We are the unnamable, moving through the unimaginable. There is no finality. You crave it, but there isn’t one.

“The unnamable moving through the unimaginable. What did you expect? [laughter] Crystal clear explanations? [more laughter]”

“So take time to check in with that.

“These are sort of daily life things. You have the ‘occasionals’, where you really check in with your refuges and so forth, your assets, and then you have the, what I call the ‘on-going.’

“So this is something that I am suggesting throughout the day. You can take ten seconds. Ten second pauses. Ten second moments. After breakfast. When you park the car. Before you jump to the next thing, make these little break points: Pause…Where’s it rolling now?…Where is it going now?

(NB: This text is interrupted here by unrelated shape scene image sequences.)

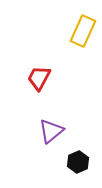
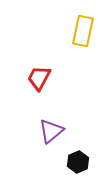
yellow rectangle: rotated 12 degrees counterclockwise
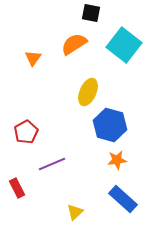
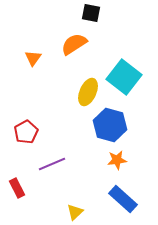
cyan square: moved 32 px down
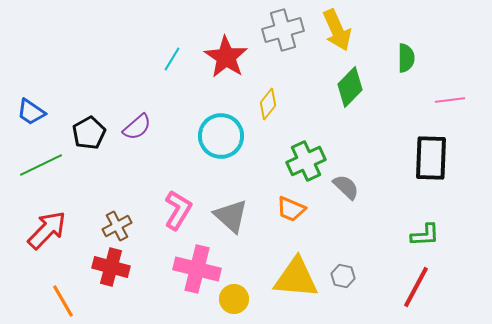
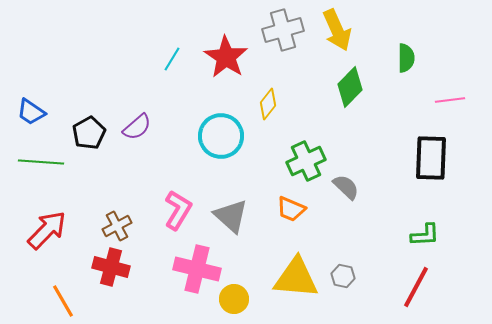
green line: moved 3 px up; rotated 30 degrees clockwise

“If you can build those in during the day…ten times a day…it’s going to check some of these momentum wheels of our conditioning.

So this is how I practice.

“I’ve been really winging it for the last fifty years or so. [laughter]…. Yeah….. And, uh, when I’ve let myself get distracted, you know, and start believing in fixed things and finalities and systems and structures…get distracted by all of that… Then there is something to feel, which is definitely…. We all can do this. Awakening intelligence is there, possible for us. What else is going to get you through?

[long pause]

“You know, sometime when I pause, people think it’s that I’m thinking of something brilliant to say…it’s not. I’ve just stopped. [laughter] It happens quite a bit. [more laughter]

“So I’ll leave you with that, for now….with my blessings.”